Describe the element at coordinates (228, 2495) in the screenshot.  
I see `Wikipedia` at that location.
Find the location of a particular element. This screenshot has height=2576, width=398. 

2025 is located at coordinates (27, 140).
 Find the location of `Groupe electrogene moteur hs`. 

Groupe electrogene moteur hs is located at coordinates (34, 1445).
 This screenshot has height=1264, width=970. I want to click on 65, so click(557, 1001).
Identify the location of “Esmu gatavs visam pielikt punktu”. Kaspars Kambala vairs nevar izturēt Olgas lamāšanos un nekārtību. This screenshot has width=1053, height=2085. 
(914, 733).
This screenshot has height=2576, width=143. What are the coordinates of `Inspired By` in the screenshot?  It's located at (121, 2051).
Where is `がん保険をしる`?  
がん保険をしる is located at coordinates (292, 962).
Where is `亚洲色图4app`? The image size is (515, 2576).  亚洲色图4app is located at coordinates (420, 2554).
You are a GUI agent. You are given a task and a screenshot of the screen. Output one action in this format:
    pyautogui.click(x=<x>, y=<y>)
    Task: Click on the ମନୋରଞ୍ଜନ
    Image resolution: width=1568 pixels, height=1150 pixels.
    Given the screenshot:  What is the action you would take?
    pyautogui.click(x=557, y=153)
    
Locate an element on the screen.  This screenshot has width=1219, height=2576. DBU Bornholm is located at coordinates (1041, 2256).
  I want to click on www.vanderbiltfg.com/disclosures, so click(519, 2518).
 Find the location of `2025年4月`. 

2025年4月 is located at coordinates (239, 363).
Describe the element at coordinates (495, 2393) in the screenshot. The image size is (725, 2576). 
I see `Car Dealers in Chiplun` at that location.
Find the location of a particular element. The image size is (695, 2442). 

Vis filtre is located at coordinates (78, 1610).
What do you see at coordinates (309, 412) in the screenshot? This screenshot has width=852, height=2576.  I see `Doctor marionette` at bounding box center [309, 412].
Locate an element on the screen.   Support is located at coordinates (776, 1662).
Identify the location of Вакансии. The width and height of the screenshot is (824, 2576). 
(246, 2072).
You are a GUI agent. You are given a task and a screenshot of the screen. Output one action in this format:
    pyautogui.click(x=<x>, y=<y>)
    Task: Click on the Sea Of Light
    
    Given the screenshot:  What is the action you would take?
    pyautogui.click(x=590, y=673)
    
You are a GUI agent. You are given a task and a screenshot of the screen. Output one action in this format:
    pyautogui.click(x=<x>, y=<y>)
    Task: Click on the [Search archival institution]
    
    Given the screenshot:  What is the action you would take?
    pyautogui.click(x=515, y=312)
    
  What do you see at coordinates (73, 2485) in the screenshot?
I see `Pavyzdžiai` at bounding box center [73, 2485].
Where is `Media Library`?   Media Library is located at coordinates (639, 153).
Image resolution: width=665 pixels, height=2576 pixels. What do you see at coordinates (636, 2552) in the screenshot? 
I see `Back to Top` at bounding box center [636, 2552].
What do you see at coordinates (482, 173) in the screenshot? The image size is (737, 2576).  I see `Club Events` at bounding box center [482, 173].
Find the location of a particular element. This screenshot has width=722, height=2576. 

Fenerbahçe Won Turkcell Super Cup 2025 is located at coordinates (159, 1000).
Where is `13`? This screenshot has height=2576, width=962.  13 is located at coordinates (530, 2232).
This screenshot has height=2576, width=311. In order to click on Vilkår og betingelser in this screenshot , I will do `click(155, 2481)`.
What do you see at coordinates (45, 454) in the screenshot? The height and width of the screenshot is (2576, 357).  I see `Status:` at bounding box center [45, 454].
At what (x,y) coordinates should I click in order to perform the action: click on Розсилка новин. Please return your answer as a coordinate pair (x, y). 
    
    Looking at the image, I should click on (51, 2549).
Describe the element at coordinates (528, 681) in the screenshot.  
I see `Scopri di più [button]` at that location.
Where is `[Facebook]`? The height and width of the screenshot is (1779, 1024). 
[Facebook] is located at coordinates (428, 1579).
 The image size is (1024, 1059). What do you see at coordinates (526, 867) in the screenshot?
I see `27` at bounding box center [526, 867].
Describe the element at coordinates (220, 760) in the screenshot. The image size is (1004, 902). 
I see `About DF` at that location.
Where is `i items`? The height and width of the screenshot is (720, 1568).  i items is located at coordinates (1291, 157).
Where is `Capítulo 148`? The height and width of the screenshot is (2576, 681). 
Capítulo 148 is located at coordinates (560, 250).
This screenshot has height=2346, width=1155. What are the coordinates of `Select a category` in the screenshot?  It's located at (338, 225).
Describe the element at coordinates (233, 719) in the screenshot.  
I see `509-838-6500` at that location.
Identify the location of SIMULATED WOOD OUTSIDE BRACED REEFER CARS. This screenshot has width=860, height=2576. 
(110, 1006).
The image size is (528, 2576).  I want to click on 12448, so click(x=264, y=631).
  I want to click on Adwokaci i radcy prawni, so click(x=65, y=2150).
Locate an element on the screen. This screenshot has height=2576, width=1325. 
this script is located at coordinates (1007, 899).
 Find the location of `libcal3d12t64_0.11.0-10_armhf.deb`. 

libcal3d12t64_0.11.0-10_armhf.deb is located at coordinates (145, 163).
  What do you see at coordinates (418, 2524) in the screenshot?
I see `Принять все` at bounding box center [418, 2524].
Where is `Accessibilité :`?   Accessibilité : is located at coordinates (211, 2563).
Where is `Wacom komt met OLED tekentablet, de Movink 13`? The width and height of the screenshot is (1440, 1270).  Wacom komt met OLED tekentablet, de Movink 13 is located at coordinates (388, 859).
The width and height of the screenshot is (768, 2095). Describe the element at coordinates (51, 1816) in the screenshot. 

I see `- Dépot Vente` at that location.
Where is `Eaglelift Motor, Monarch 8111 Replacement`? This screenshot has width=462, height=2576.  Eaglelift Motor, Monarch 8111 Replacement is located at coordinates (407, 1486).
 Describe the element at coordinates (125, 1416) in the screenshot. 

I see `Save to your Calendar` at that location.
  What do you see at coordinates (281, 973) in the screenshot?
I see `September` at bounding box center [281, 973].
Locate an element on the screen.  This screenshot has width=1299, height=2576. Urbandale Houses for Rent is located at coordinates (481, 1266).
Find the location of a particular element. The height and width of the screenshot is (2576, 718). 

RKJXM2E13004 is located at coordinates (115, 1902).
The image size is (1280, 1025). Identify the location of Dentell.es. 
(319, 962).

• Problem description: Each line of the listing has to be reproduced exactly.

• Solution to the problem:
Describe the element at coordinates (228, 2495) in the screenshot.  
I see `Wikipedia` at that location.
Find the location of a particular element. This screenshot has height=2576, width=398. 

2025 is located at coordinates (27, 140).
 Find the location of `Groupe electrogene moteur hs`. 

Groupe electrogene moteur hs is located at coordinates (34, 1445).
 This screenshot has height=1264, width=970. I want to click on 65, so click(557, 1001).
Identify the location of “Esmu gatavs visam pielikt punktu”. Kaspars Kambala vairs nevar izturēt Olgas lamāšanos un nekārtību. This screenshot has width=1053, height=2085. 
(914, 733).
This screenshot has height=2576, width=143. What are the coordinates of `Inspired By` in the screenshot?  It's located at (121, 2051).
Where is `がん保険をしる`?  
がん保険をしる is located at coordinates (292, 962).
Where is `亚洲色图4app`? The image size is (515, 2576).  亚洲色图4app is located at coordinates (420, 2554).
You are a GUI agent. You are given a task and a screenshot of the screen. Output one action in this format:
    pyautogui.click(x=<x>, y=<y>)
    Task: Click on the ମନୋରଞ୍ଜନ
    Image resolution: width=1568 pixels, height=1150 pixels.
    Given the screenshot:  What is the action you would take?
    pyautogui.click(x=557, y=153)
    
Locate an element on the screen.  This screenshot has width=1219, height=2576. DBU Bornholm is located at coordinates (1041, 2256).
  I want to click on www.vanderbiltfg.com/disclosures, so click(519, 2518).
 Find the location of `2025年4月`. 

2025年4月 is located at coordinates (239, 363).
Describe the element at coordinates (495, 2393) in the screenshot. The image size is (725, 2576). 
I see `Car Dealers in Chiplun` at that location.
Find the location of a particular element. The image size is (695, 2442). 

Vis filtre is located at coordinates (78, 1610).
What do you see at coordinates (309, 412) in the screenshot? This screenshot has width=852, height=2576.  I see `Doctor marionette` at bounding box center [309, 412].
Locate an element on the screen.   Support is located at coordinates (776, 1662).
Identify the location of Вакансии. The width and height of the screenshot is (824, 2576). 
(246, 2072).
You are a GUI agent. You are given a task and a screenshot of the screen. Output one action in this format:
    pyautogui.click(x=<x>, y=<y>)
    Task: Click on the Sea Of Light
    
    Given the screenshot:  What is the action you would take?
    pyautogui.click(x=590, y=673)
    
You are a GUI agent. You are given a task and a screenshot of the screen. Output one action in this format:
    pyautogui.click(x=<x>, y=<y>)
    Task: Click on the [Search archival institution]
    
    Given the screenshot:  What is the action you would take?
    pyautogui.click(x=515, y=312)
    
  What do you see at coordinates (73, 2485) in the screenshot?
I see `Pavyzdžiai` at bounding box center [73, 2485].
Where is `Media Library`?   Media Library is located at coordinates (639, 153).
Image resolution: width=665 pixels, height=2576 pixels. What do you see at coordinates (636, 2552) in the screenshot? 
I see `Back to Top` at bounding box center [636, 2552].
What do you see at coordinates (482, 173) in the screenshot? The image size is (737, 2576).  I see `Club Events` at bounding box center [482, 173].
Find the location of a particular element. This screenshot has width=722, height=2576. 

Fenerbahçe Won Turkcell Super Cup 2025 is located at coordinates (159, 1000).
Where is `13`? This screenshot has height=2576, width=962.  13 is located at coordinates (530, 2232).
This screenshot has height=2576, width=311. In order to click on Vilkår og betingelser in this screenshot , I will do `click(155, 2481)`.
What do you see at coordinates (45, 454) in the screenshot? The height and width of the screenshot is (2576, 357).  I see `Status:` at bounding box center [45, 454].
At what (x,y) coordinates should I click in order to perform the action: click on Розсилка новин. Please return your answer as a coordinate pair (x, y). 
    
    Looking at the image, I should click on (51, 2549).
Describe the element at coordinates (528, 681) in the screenshot.  
I see `Scopri di più [button]` at that location.
Where is `[Facebook]`? The height and width of the screenshot is (1779, 1024). 
[Facebook] is located at coordinates (428, 1579).
 The image size is (1024, 1059). What do you see at coordinates (526, 867) in the screenshot?
I see `27` at bounding box center [526, 867].
Describe the element at coordinates (220, 760) in the screenshot. The image size is (1004, 902). 
I see `About DF` at that location.
Where is `i items`? The height and width of the screenshot is (720, 1568).  i items is located at coordinates (1291, 157).
Where is `Capítulo 148`? The height and width of the screenshot is (2576, 681). 
Capítulo 148 is located at coordinates (560, 250).
This screenshot has height=2346, width=1155. What are the coordinates of `Select a category` in the screenshot?  It's located at (338, 225).
Describe the element at coordinates (233, 719) in the screenshot.  
I see `509-838-6500` at that location.
Identify the location of SIMULATED WOOD OUTSIDE BRACED REEFER CARS. This screenshot has width=860, height=2576. 
(110, 1006).
The image size is (528, 2576).  I want to click on 12448, so click(x=264, y=631).
  I want to click on Adwokaci i radcy prawni, so click(x=65, y=2150).
Locate an element on the screen. This screenshot has height=2576, width=1325. 
this script is located at coordinates (1007, 899).
 Find the location of `libcal3d12t64_0.11.0-10_armhf.deb`. 

libcal3d12t64_0.11.0-10_armhf.deb is located at coordinates (145, 163).
  What do you see at coordinates (418, 2524) in the screenshot?
I see `Принять все` at bounding box center [418, 2524].
Where is `Accessibilité :`?   Accessibilité : is located at coordinates (211, 2563).
Where is `Wacom komt met OLED tekentablet, de Movink 13`? The width and height of the screenshot is (1440, 1270).  Wacom komt met OLED tekentablet, de Movink 13 is located at coordinates (388, 859).
The width and height of the screenshot is (768, 2095). Describe the element at coordinates (51, 1816) in the screenshot. 

I see `- Dépot Vente` at that location.
Where is `Eaglelift Motor, Monarch 8111 Replacement`? This screenshot has width=462, height=2576.  Eaglelift Motor, Monarch 8111 Replacement is located at coordinates (407, 1486).
 Describe the element at coordinates (125, 1416) in the screenshot. 

I see `Save to your Calendar` at that location.
  What do you see at coordinates (281, 973) in the screenshot?
I see `September` at bounding box center [281, 973].
Locate an element on the screen.  This screenshot has width=1299, height=2576. Urbandale Houses for Rent is located at coordinates (481, 1266).
Find the location of a particular element. The height and width of the screenshot is (2576, 718). 

RKJXM2E13004 is located at coordinates (115, 1902).
The image size is (1280, 1025). Identify the location of Dentell.es. 
(319, 962).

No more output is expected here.